'''

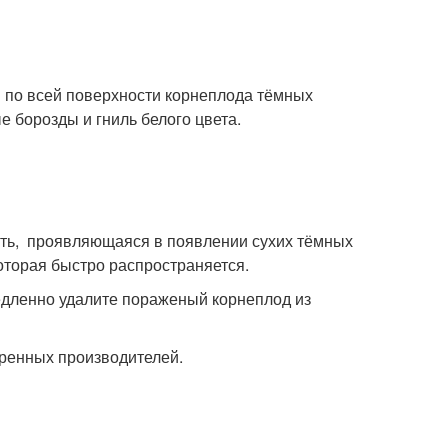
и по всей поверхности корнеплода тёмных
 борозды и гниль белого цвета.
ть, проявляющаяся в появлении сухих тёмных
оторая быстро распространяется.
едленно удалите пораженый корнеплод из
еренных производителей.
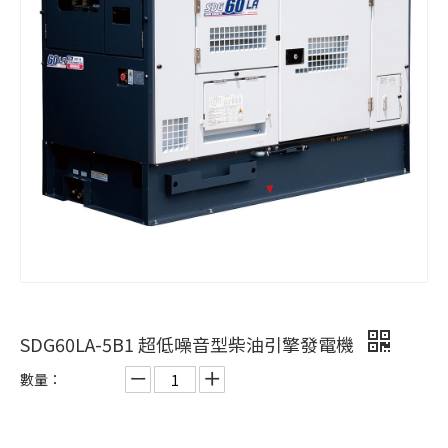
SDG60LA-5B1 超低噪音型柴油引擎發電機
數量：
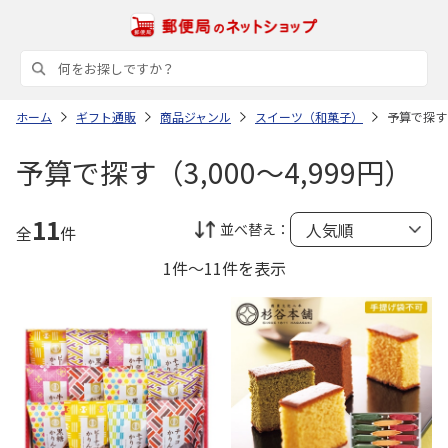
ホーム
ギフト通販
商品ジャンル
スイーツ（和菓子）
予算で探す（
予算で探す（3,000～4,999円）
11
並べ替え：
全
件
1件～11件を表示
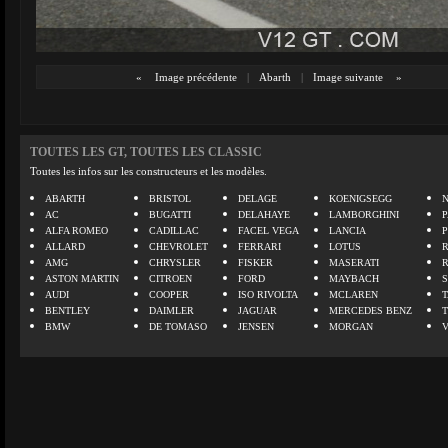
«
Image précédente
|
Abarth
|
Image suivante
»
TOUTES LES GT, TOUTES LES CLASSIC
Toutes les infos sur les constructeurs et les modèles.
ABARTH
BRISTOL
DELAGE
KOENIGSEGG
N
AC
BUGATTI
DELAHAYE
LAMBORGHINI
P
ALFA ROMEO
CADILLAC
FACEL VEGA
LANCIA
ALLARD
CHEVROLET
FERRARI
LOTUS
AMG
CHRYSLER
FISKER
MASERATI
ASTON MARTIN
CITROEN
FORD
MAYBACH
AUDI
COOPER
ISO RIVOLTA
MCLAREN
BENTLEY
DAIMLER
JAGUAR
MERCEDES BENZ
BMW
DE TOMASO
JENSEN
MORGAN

'''

EXERCISE DETAILS:
In the listing above, find every line with the word "тёмных" and copy it.

ANSWER TO THIS EXERCISE:
и по всей поверхности корнеплода тёмных
ть, проявляющаяся в появлении сухих тёмных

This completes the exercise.